At this stage, the main 2 pipelines you can use are based on either deblur or DADA2. Below we will describe the commands for running DADA2, which now supports PacBio reads, as Deblur may not work correctly since it does not currently have a PacBio mode.

2.1 Running DADA2

Run the DADA2 workflow to correct reads and get amplicon sequence variants (ASVs). Note that we are not doing any form of initial quality filtering (unlike our Illumina SOP) or truncation in the below command due to the fact the CCS reads are already of very high quality when produced (99.9% consensus accuracy). You will probably also want to increase the number of threads used below to the maximum your system has available. If your PacBio data is not CCS in nature or you have used a lower consensus threshold (ie: <99%), then we would suggest you add in a quality-filter step.
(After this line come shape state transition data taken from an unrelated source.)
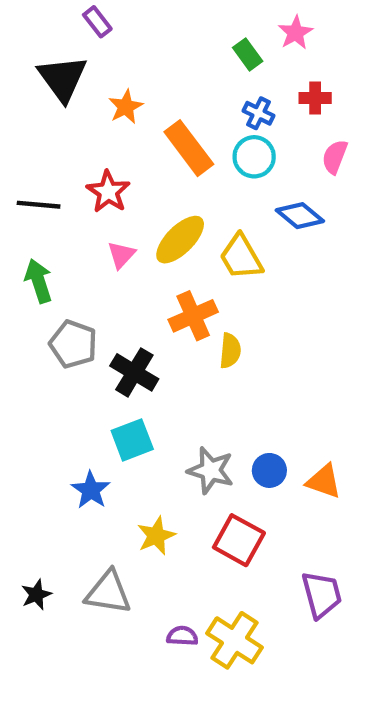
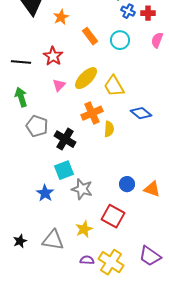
blue cross: (258, 113) -> (128, 11), moved
orange rectangle: (189, 148) -> (90, 36), size x0.7
blue diamond: (300, 216) -> (141, 113), moved
gray star: (211, 470) -> (82, 189), moved
yellow star: (156, 536) -> (84, 229), moved
purple trapezoid: (322, 595) -> (150, 256), moved, turned 140

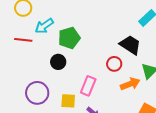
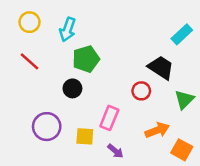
cyan arrow: (44, 26) -> (68, 29), moved, turned -36
red line: (23, 40) -> (29, 61), turned 36
orange arrow: (130, 84) -> (157, 130), moved

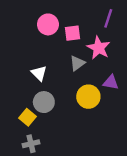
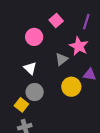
pink circle: (48, 24) -> (34, 37), moved
pink square: (73, 33) -> (56, 21), moved, turned -32

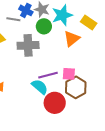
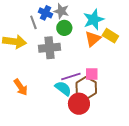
cyan star: (62, 15) -> (94, 20), moved
gray line: (13, 19) -> (33, 22), turned 64
yellow rectangle: (89, 23) -> (110, 36), moved
brown hexagon: (76, 87) -> (86, 88), moved

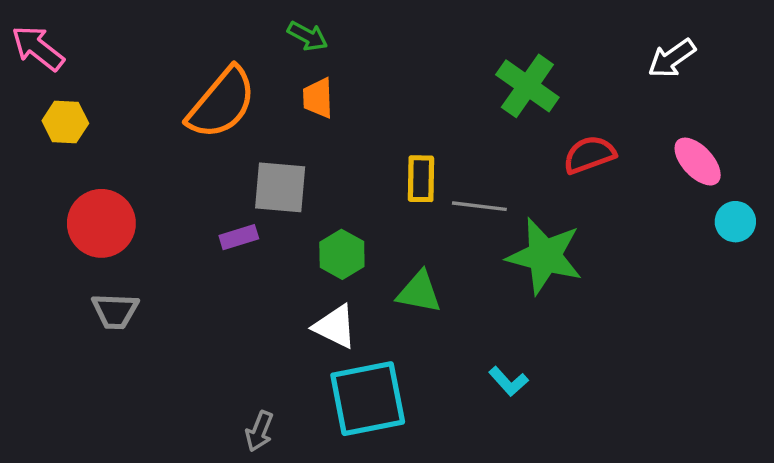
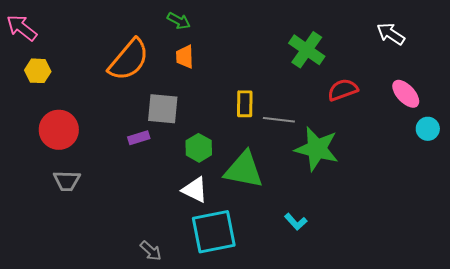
white arrow: (672, 58) -> (391, 34), turned 68
green triangle: (419, 292) -> (244, 170), size x1.5
gray arrow: (259, 431) -> (151, 251), turned -70

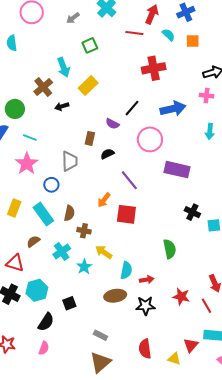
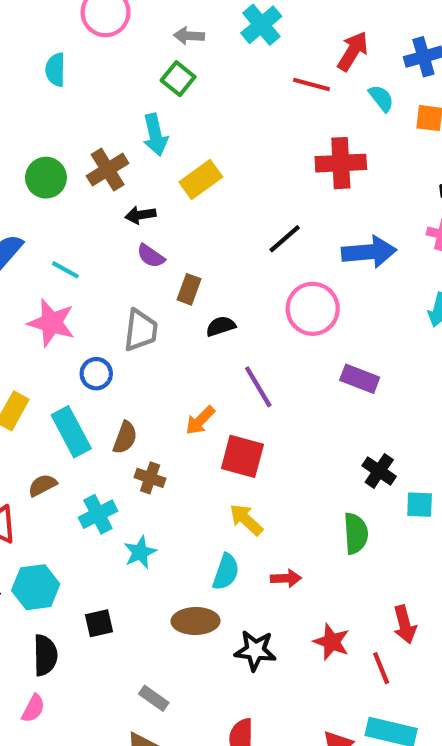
gray arrow: (73, 18) -> (189, 36), turned 32
green square: (90, 45) -> (178, 79), moved, turned -35
green circle: (15, 109) -> (46, 178), moved
purple semicircle: (112, 124) -> (151, 256), moved
pink star: (27, 164) -> (51, 323), turned -30
purple rectangle: (177, 170) -> (360, 379), size x0.7
green semicircle: (170, 249) -> (356, 533), moved
yellow arrow: (104, 252) -> (246, 520), moved
red arrow: (147, 280) -> (286, 578), moved
black semicircle: (46, 322) -> (45, 655), turned -42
qiime dada2 denoise-single \
   --i-demultiplexed-seqs reads_qza/trimmed_reads.qza \
   --p-trunc-len 0 \
   --p-max-ee 3 \
   --p-n-threads 4 \
   --p-n-reads-learn 100000 \
   --output-dir dada2_output

2.2 Summarizing DADA2 output

Once a denoising pipeline has been run you can summarize the output table with the below command, which will create a visualization artifact for you to view.
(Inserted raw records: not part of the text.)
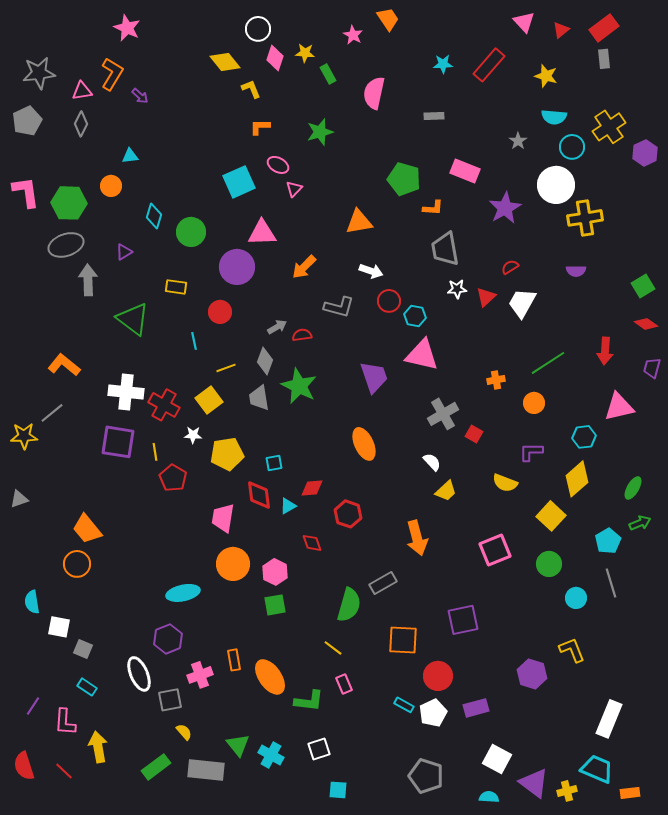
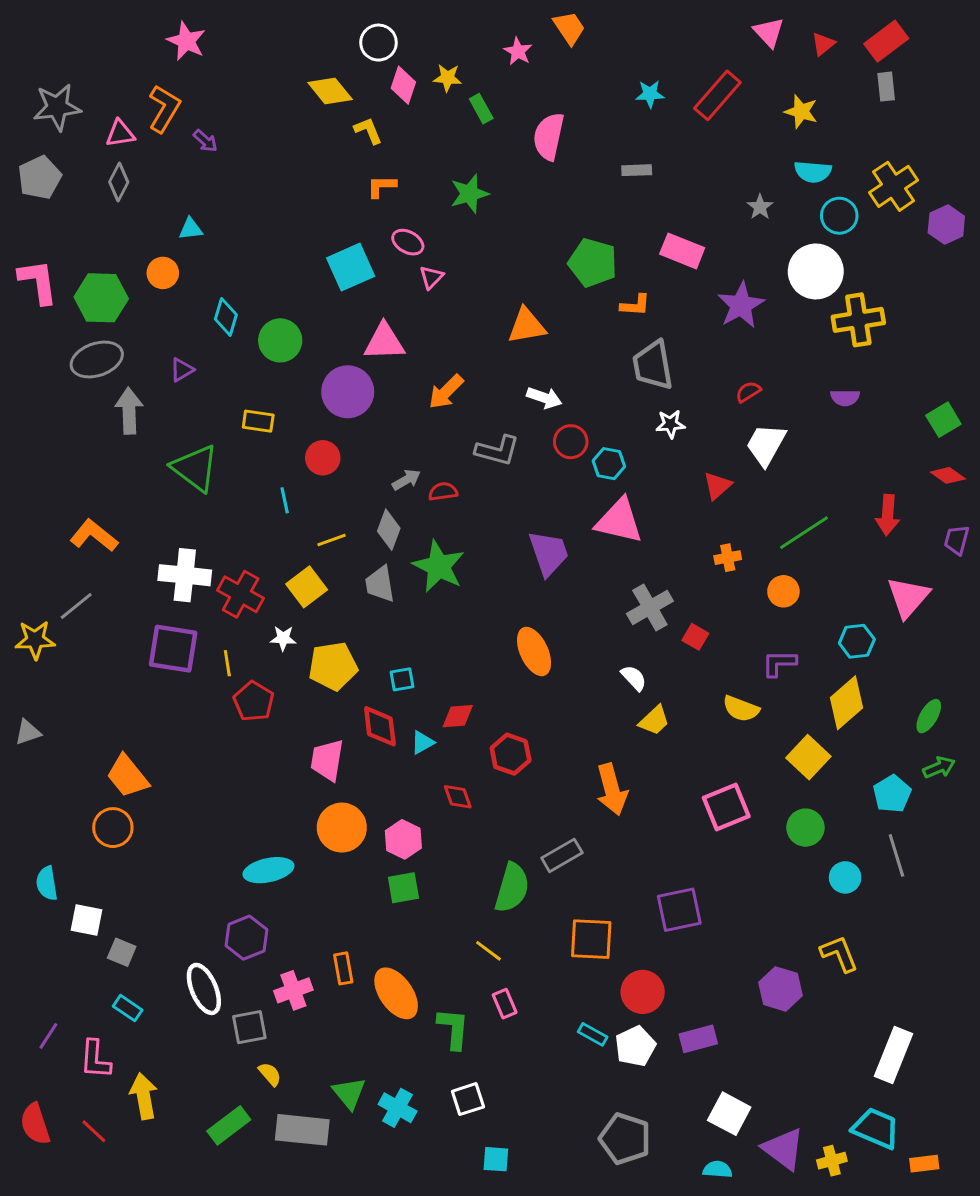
red triangle: (486, 297) -> (717, 486), moved
pink triangle: (619, 407) -> (908, 597), turned -36
green L-shape: (309, 701) -> (453, 1029), turned -92

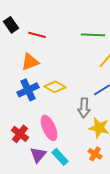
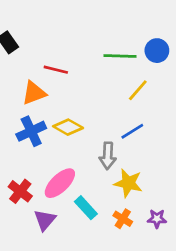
red line: (37, 35) -> (56, 70), moved
pink ellipse: (49, 128) -> (60, 183), turned 70
cyan rectangle: (60, 157) -> (86, 208), moved

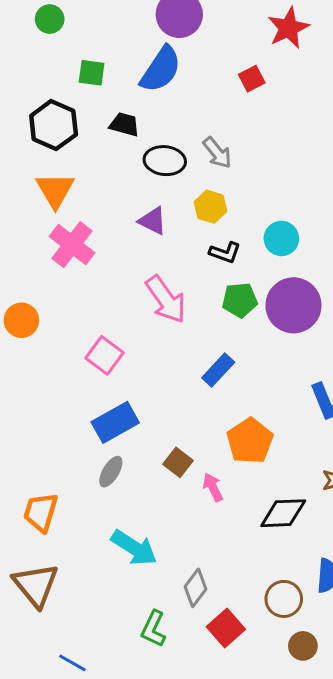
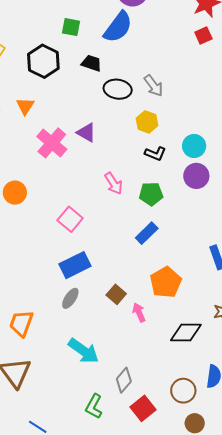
red square: (252, 79) -> (203, 36), moved
orange triangle: (55, 190) -> (25, 106), moved, size x0.7
purple triangle: (153, 221) -> (86, 132), moved
pink arrow: (166, 299) -> (114, 183), size x0.7
green pentagon: (240, 300) -> (151, 194), moved
purple circle: (293, 305) -> (196, 176), moved, size x0.7

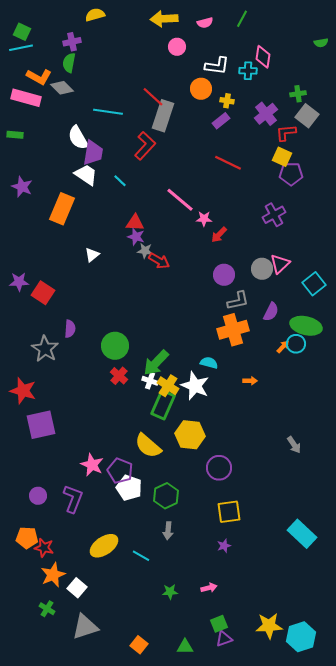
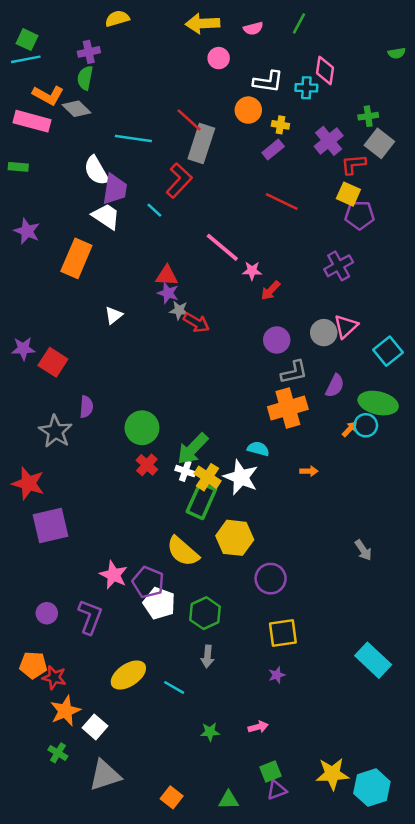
cyan line: (120, 181) -> (154, 210), moved

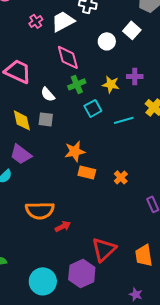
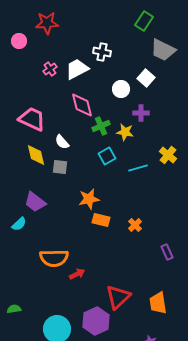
purple cross: (135, 76) -> (141, 113), moved
green cross: (77, 84) -> (101, 126), moved
yellow diamond: (22, 120) -> (36, 155), moved

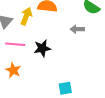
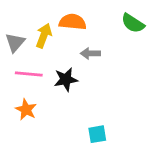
gray arrow: (77, 29) -> (90, 53), moved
qiime feature-table summarize \
   --i-table dada2_output/table.qza \
   --o-visualization dada2_output/dada2_table_summary.qzv

You should also take a look at the read count table to see how many reads were retained at each step of the DADA2 pipeline:

qiime tools export --input-path dada2_output/denoising_stats.qza --output-path dada2_output
mv dada2_output/stats.tsv dada2_output/dada2_stats.tsv

Steps 3 and Onward

Continue on with the standard Illumina amplicon SOP, keeping in mind the following notes:

  1. Remember to modify the expected filenames and folders from "deblur..." to "dada2..." throughout.
  2. There is no "bleed-through" phenomenon in PacBio sequencing (addressed in Step 4.1) and depth is much shallower than Illumina, therefore you may have to adjust the levels to which you filter out rare sequences (although some filtering to remove noise/singletons is probably still recommended).
  3. Remember to use the full-length versions of the taxonomic reference files when identifying ASVs.